--- The task ---
Return the lines below that carry the word "Дону".

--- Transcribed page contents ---
>>>

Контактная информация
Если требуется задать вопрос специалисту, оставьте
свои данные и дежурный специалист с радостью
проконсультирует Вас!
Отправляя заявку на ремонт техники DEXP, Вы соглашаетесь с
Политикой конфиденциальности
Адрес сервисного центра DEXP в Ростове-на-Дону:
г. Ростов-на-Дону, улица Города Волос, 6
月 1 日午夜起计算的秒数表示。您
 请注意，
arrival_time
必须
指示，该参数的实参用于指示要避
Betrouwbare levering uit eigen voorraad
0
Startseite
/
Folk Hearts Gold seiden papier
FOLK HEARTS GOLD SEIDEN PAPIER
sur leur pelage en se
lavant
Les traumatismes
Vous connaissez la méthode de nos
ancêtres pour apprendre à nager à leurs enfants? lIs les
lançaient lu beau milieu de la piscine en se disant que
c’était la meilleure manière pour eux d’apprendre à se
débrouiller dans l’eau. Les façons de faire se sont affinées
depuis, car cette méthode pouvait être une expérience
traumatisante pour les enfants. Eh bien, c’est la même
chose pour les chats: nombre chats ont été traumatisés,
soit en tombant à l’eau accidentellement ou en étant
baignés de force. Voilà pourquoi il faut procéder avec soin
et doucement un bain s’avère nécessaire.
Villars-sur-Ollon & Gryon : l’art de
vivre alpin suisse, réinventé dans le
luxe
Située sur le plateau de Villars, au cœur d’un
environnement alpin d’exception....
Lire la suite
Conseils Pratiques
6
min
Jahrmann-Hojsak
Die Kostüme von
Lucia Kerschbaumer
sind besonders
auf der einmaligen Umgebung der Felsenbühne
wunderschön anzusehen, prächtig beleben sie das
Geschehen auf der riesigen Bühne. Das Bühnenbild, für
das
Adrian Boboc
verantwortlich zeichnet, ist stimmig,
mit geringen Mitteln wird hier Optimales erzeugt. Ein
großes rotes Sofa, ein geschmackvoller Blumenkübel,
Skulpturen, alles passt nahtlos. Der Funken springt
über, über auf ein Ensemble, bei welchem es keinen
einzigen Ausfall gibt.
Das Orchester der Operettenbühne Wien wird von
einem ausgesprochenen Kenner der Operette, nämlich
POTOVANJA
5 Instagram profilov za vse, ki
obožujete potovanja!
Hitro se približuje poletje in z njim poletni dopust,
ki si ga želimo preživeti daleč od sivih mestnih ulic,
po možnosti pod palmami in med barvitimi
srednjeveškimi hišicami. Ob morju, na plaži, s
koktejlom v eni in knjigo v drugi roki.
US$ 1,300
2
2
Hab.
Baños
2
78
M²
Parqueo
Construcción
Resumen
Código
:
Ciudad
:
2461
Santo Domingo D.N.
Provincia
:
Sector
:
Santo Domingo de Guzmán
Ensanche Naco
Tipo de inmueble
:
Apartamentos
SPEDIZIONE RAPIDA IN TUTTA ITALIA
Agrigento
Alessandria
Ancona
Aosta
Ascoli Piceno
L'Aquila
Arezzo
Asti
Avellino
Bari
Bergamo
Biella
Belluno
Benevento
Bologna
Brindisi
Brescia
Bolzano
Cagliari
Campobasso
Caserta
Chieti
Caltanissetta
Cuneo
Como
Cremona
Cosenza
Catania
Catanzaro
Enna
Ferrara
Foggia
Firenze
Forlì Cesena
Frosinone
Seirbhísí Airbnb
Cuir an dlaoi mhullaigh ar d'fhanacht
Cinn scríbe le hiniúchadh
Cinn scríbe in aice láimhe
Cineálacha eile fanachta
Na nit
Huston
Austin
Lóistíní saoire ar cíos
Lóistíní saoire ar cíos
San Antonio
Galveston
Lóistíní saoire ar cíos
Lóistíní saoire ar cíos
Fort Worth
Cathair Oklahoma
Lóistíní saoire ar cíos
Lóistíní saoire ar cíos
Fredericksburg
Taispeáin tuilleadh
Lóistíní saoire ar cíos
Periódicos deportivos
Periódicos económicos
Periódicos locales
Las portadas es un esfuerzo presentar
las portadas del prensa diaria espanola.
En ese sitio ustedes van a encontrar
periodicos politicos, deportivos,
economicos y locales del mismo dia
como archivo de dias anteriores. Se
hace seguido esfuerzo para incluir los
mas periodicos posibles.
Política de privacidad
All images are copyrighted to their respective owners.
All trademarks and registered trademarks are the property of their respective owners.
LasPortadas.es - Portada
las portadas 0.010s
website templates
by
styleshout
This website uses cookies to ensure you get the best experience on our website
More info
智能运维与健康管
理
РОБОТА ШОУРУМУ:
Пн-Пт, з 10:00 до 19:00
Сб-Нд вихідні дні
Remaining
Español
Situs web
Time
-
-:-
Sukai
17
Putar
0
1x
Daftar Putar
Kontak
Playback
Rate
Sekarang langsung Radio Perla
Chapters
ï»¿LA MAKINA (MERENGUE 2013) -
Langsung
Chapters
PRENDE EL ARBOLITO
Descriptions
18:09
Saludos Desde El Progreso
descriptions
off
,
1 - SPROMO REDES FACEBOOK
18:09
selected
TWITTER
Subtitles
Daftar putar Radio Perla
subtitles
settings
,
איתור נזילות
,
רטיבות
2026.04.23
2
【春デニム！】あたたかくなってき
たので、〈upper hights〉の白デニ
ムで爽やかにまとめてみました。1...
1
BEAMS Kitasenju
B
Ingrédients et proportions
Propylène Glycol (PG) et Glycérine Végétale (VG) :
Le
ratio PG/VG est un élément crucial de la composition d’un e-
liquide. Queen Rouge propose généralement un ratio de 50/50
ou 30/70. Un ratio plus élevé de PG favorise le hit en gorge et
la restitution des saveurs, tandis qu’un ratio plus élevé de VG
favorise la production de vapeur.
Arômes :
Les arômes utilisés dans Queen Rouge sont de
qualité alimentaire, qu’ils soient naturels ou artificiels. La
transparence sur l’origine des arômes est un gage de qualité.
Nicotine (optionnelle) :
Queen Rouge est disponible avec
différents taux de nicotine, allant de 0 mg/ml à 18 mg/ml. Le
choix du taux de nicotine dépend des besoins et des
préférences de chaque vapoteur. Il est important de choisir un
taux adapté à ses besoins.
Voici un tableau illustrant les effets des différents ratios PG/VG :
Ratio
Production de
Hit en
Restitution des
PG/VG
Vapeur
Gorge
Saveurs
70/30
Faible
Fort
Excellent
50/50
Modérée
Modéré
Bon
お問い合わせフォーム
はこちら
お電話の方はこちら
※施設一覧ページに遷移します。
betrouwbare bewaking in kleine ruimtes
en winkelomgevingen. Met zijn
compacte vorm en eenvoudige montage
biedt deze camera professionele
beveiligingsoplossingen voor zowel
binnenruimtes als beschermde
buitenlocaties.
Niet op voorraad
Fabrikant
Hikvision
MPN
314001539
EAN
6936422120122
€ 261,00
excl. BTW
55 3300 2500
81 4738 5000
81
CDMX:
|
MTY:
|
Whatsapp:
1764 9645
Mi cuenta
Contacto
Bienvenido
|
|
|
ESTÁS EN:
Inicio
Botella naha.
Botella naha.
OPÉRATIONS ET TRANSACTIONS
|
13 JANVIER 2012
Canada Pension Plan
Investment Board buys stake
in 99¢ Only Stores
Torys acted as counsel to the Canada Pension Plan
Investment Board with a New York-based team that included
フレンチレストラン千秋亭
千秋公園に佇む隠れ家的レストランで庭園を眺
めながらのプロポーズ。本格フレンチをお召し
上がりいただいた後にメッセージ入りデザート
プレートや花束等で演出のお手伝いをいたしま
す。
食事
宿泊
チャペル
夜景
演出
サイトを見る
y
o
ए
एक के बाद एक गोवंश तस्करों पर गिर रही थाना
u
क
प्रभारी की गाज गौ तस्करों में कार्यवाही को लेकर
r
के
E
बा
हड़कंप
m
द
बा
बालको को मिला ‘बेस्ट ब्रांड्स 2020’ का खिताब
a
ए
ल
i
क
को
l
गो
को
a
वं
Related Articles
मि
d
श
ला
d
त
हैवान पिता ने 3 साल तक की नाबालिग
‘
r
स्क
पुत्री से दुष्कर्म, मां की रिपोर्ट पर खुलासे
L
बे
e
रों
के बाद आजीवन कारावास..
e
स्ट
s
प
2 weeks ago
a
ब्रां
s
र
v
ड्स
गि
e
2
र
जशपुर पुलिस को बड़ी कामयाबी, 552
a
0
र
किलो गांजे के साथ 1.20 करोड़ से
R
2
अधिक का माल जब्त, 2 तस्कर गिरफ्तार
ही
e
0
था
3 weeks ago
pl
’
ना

<<<

--- Output for this task ---
Адрес сервисного центра DEXP в Ростове-на-Дону:
г. Ростов-на-Дону, улица Города Волос, 6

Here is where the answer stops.